Zwei Wege

Mit ätherischen Ölen dem Atem helfen

Die Zeit der Erkältungen, des Schnupfens und des Hustens ist längst schon wieder angebrochen. Ist die Atmung beeinträchtigt, leiden unsere physische Aktivität und gleichzeitig unser Gemüt darunter. Denn das Atmen ist einfach lebensnotwendig. Gesunde körperliche „Luftkanäle“ erlauben einen störungsfreien Austausch von sauerstoffreicher Luft beim Einatmen mit kohlendioxidreicher Luft beim Ausatmen. Sind nun die Atemwege verschleimt und entzündet, merken wir durch einen leichten oder kräftigeren Schmerz den Bereich unseres Organismus, der ansonsten kaum wahrgenommen wird und regelmäßig einen lebenserhaltenden Prozess vollführt. Um die Atemwege im Falle einer Beeinträchtigung in sanfter Weise zu stärken, kann man auch auf ätherische Öle zurückgreifen. Sie gelangen über zwei Wege zu ihrer Wirkung. Einerseits können sie durch das Einatmen an die gewünschten Stellen gelangen. Andererseits kann die Wirkung der Öle auch über unser größtes Organ, die Haut, aufgenommen und verwertet werden. Dabei haben sich vor allem die ätherischen Öle von Thymian, Latsche, Kiefernnadeln und Fenchel bewährt. Wer diese feinen Substanzen verwendet, achte drauf, dass die Haut nicht zu sehr durch die Verdampfung der Öle austrocknet. So kann mit milden natürlichen Hautlotionen diese Nebenwirkung abgefangen werden.
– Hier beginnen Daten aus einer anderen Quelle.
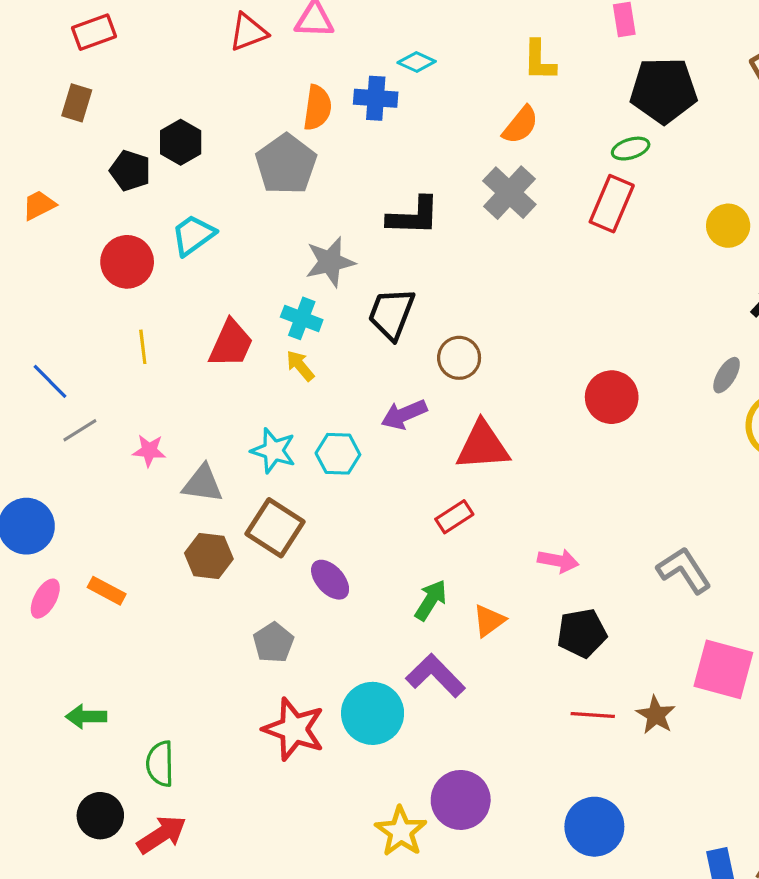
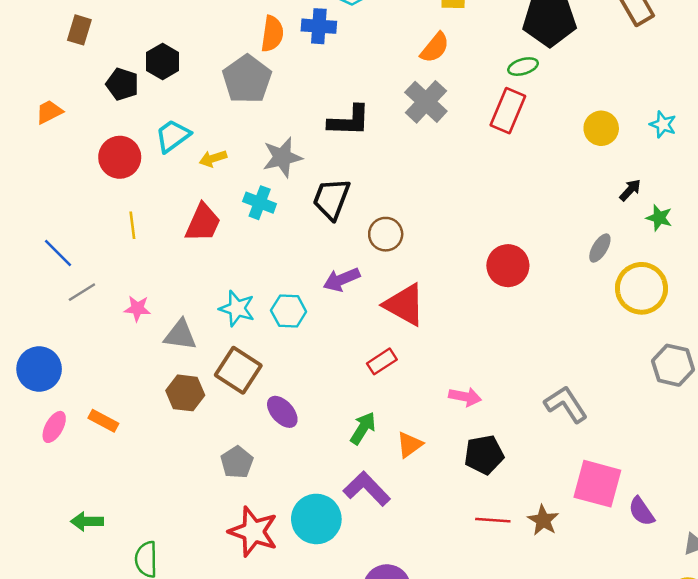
yellow arrow: (300, 366) -> (213, 159), moved, turned -68
red triangle: (483, 446) -> (405, 305), turned 33

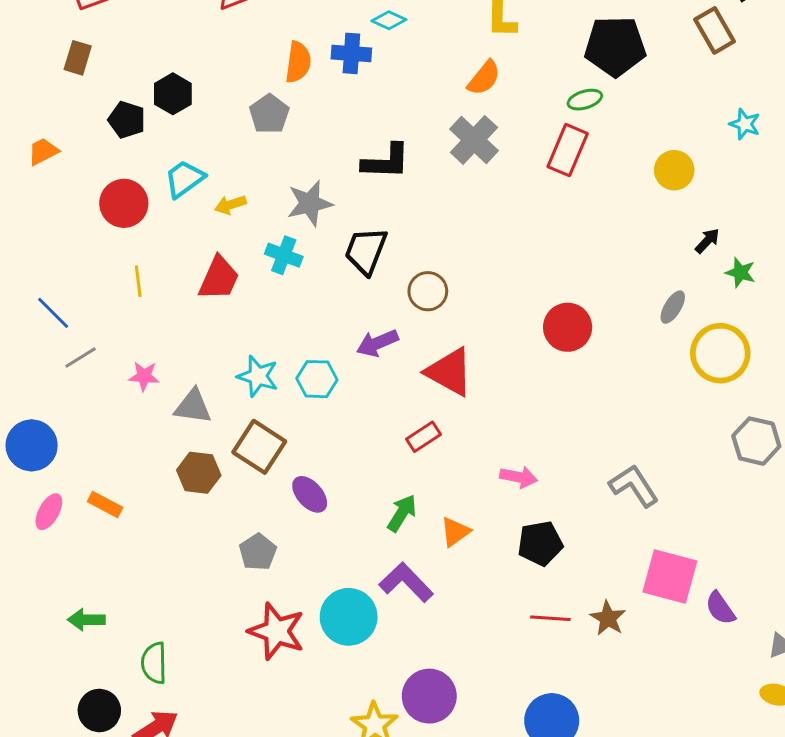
gray pentagon: (247, 79) -> (269, 114), size x0.7
cyan star: (663, 124) -> (745, 124), moved

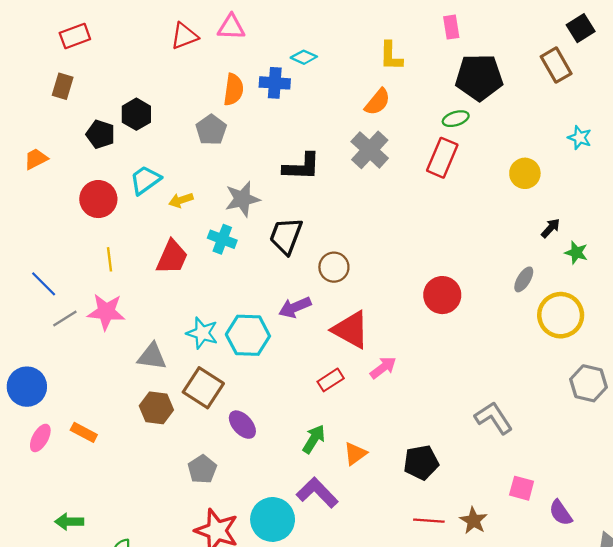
pink star: (144, 376) -> (106, 312), moved, size x1.6
cyan hexagon: (317, 379) -> (248, 335), size x1.4
pink arrow: (519, 477) -> (383, 368), moved, turned -48
pink square: (670, 576) -> (522, 488), size x0.6

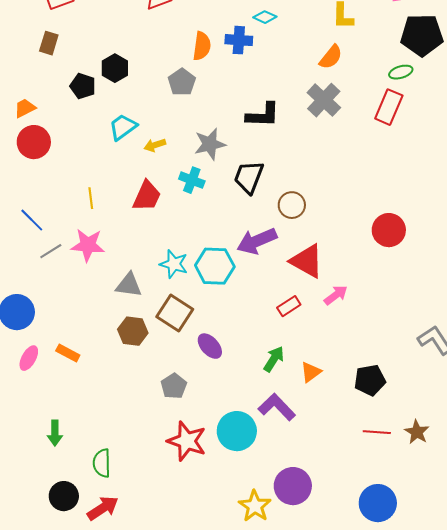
red circle: (98, 199) -> (34, 142), moved
purple arrow: (295, 307) -> (257, 241), size x1.4
green arrow: (69, 522) -> (55, 433), turned -90

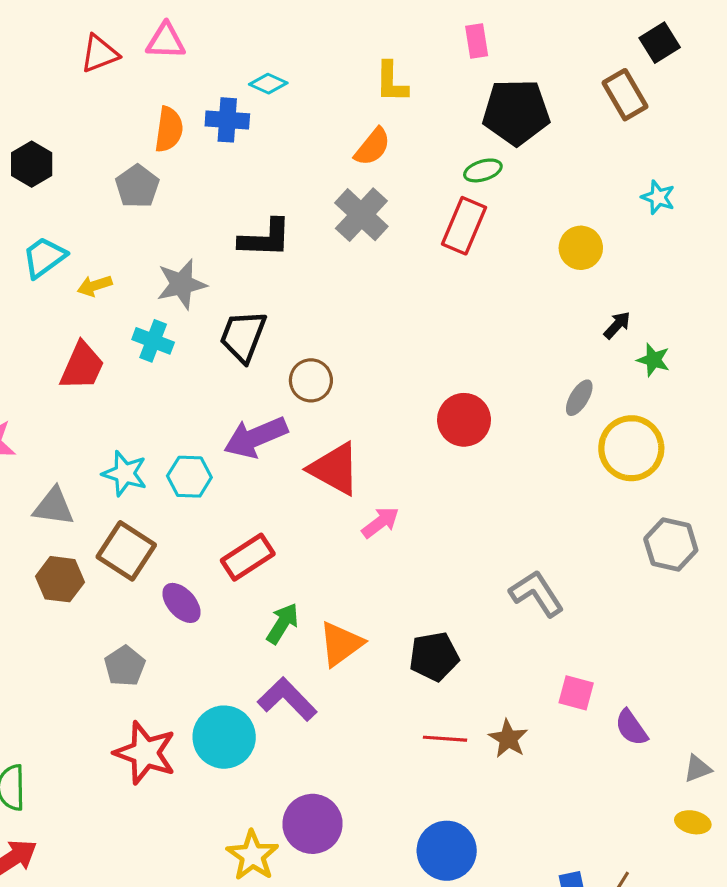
cyan hexagon: (215, 266) -> (189, 477), size x0.7
red rectangle: (289, 306) -> (248, 557), moved, size x1.4
orange triangle: (311, 372) -> (341, 644), size x1.4

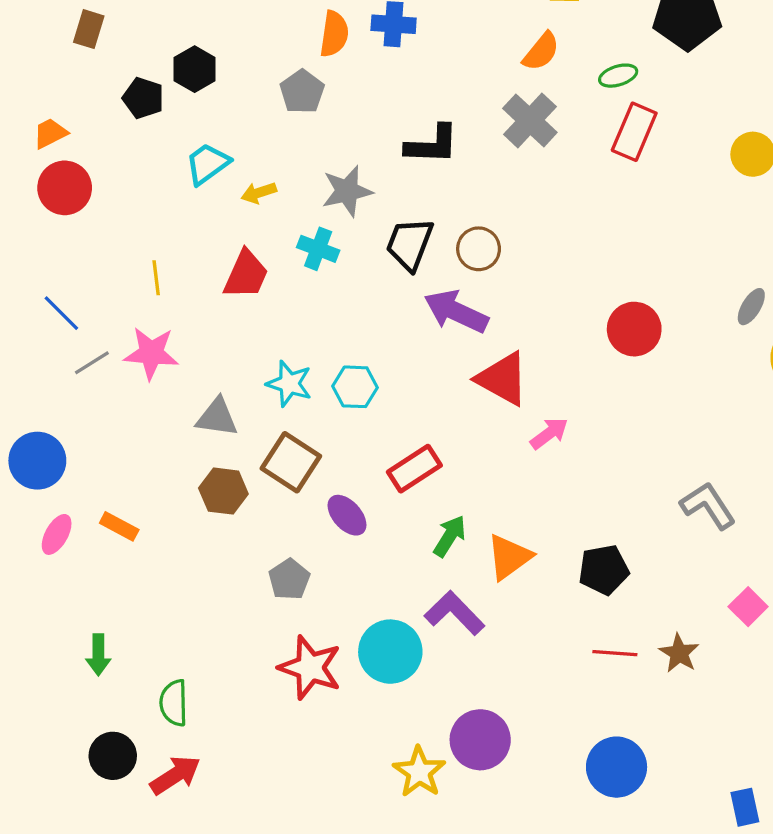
green ellipse: (483, 170) -> (618, 76), moved
brown circle: (311, 380) -> (479, 249), moved
purple arrow: (256, 437) -> (456, 311), moved, turned 48
pink square: (576, 693) -> (748, 607), turned 30

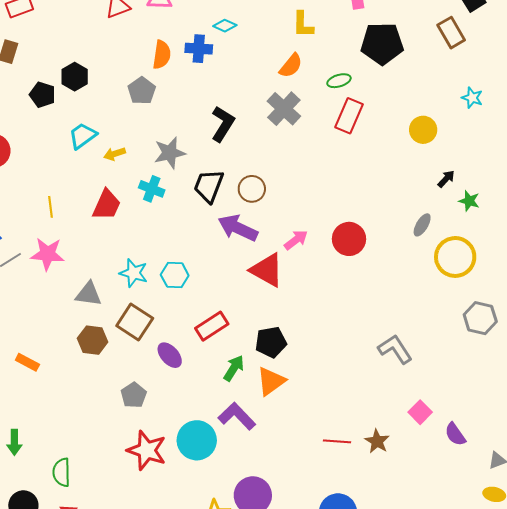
black L-shape: (432, 145) -> (223, 124), turned -60
pink arrow: (549, 433) -> (296, 240), moved
black pentagon: (604, 570) -> (271, 342), moved

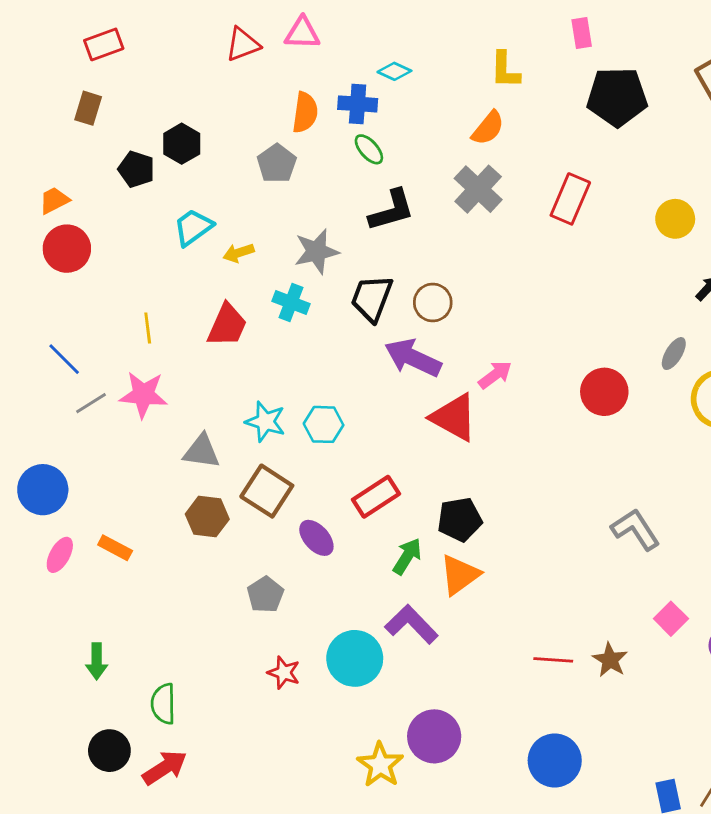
green ellipse: (339, 81) -> (369, 149), moved, turned 65
black L-shape: (223, 124) -> (392, 210), turned 42
red circle: (349, 239) -> (604, 392), moved
red star: (147, 450) -> (284, 673), size x0.6

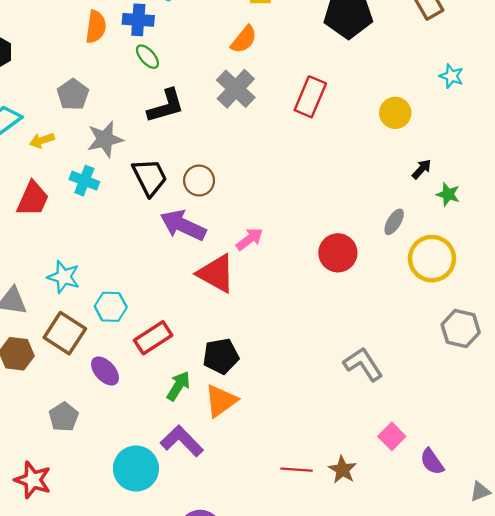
gray pentagon: (277, 164) -> (73, 94), moved
black trapezoid: (372, 298) -> (150, 177), turned 132
cyan hexagon: (324, 424) -> (111, 307), moved
red star: (284, 673) -> (33, 480), moved, size x1.4

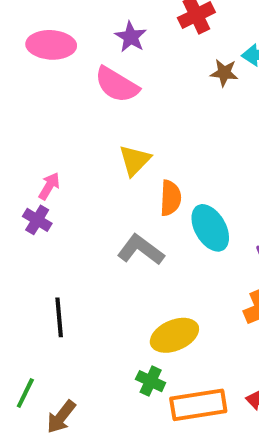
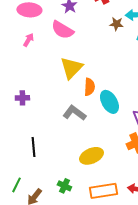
yellow triangle: (135, 160) -> (71, 68), size x1.4
pink arrow: (49, 186) -> (28, 40), moved
purple cross: (37, 220) -> (22, 98), turned -32
green cross: (151, 381) -> (64, 186), moved

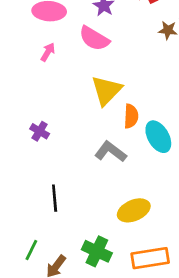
purple cross: (22, 98) -> (40, 131), turned 32
green cross: (64, 186) -> (97, 251), size x1.5

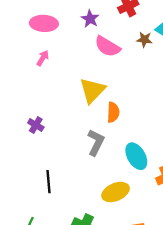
pink semicircle: (94, 38) -> (107, 46), moved
cyan ellipse: (158, 137) -> (136, 156), moved
gray L-shape: (111, 152) -> (96, 142), turned 80

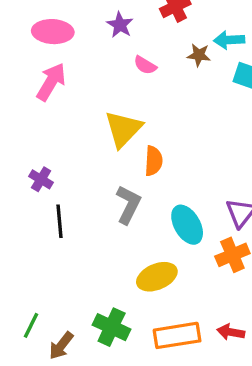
pink semicircle: (107, 46) -> (145, 65), size x0.6
pink arrow: (43, 58) -> (51, 82), size x1.6
black line: (49, 182) -> (59, 221), moved

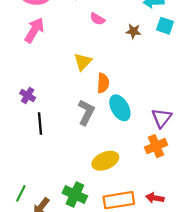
brown star: (199, 55) -> (133, 31), moved
yellow triangle: (123, 129) -> (83, 62), size x0.7
cyan ellipse: (187, 225) -> (120, 108), moved

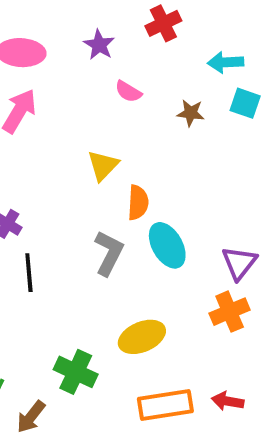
green cross: (75, 195) -> (76, 372), moved

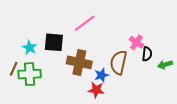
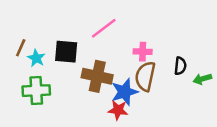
pink cross: (136, 42) -> (143, 52), moved, turned -32
brown line: (14, 69) -> (21, 48), moved
blue star: (102, 75) -> (124, 92), size x1.5

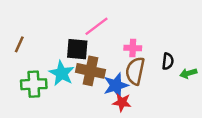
black square: (66, 52) -> (77, 49), moved
cyan star: (36, 58) -> (62, 73), moved, size x1.5
red star: (118, 110) -> (122, 102), moved

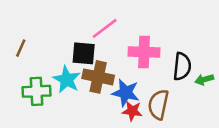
pink cross: (133, 48) -> (144, 52), size x1.6
black semicircle: (168, 61) -> (182, 66), size x1.5
brown semicircle: (135, 71) -> (158, 104), moved
blue star: (116, 85) -> (126, 93), turned 30

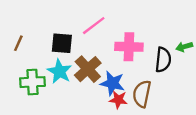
black square: (84, 53) -> (62, 43), moved
brown cross: (98, 77) -> (88, 69), turned 36
green arrow: (204, 80) -> (184, 47), moved

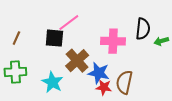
pink line: (94, 26) -> (69, 23), moved
black semicircle: (163, 60) -> (143, 29), moved
cyan star: (60, 71) -> (52, 82), moved
green cross: (33, 82) -> (15, 72), moved

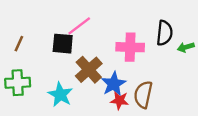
blue star: (99, 73) -> (114, 84), turned 30

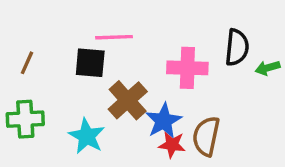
pink line: (79, 26) -> (114, 37), turned 35

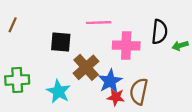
pink line: (114, 37) -> (99, 23), moved
brown line: (27, 63) -> (13, 25), moved

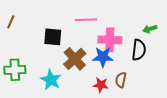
black semicircle: (159, 32) -> (139, 50), moved
green arrow: (180, 46) -> (150, 29), moved
blue star: (110, 81) -> (103, 57), moved, turned 30
brown semicircle: (139, 91) -> (121, 80), size x0.7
Körperzonen für Einreibungen:

Bei Erkrankungen kann man die oben angeführten Öle in folgender Weise auf die Haut auftragen: als Einreibestellen eignen sich die Reizzonen der beiden Fußsohlen und die Innenseiten der beiden Oberarme zwischen Ellbogen und Gelenkskugel an der Schulter, wobei die Achselhöhle ausgenommen bleibt. Hilfreich erweist sich weiters sowohl eine Öleinreibung direkt auf der Brust als auch am Rücken zwischen den Schulterblättern.

Kiefernzweige

Ein heilender Klassiker

Die Kamille begleitet behutsam

Mittlerweile sind die Gärten wiederum ausgeräumt und die Beete schauen mit einer schutzlosen Erdschicht zum Himmel. Der Winter soll nun das Seine tun, damit im Frühjahr erneut die Pflanzen unserer Wahl heranwachsen und gedeihen können. Doch was kann ich im nächsten Jahr aussäen, um auch Heilkräuter an meiner Seite zu haben? Da hätte ich einen guten Tipp: Vergessen Sie auf die Echte Kamille (Matricaria chamomilla) nicht. Die Auspflanzung dieses beliebten und bekannten Heilkrauts ist sehr einfach. Hat man sie einmal angesät, so sorgt sie Jahr für Jahr selber dafür, dass es rundherum Nachkommen gibt. Sollten die kleinen Kamillenpflänzchen dort aufgehen, wo man sie nicht haben möchte, kann man sie im zeitigen Frühling ausgraben und versetzen. Natürlich ist es sehr bequem, die im Handel erhältlichen Teebeutel mit Kamillendroge zur Hand zu nehmen. Von einer anderen Qualität ist es aber, wenn man selbst den prominenten Korbblütler zieht und erntet. Will man die Blüten der Echten Kamille lagern, soll darauf geachtet werden, dass die Droge ganz durchgetrocknet ist. Andernfalls leiden der Geschmack und die Wirkung. Durch die ätherischen Öle der Kamille profitiert der Organismus in allen heilenden Prozessen.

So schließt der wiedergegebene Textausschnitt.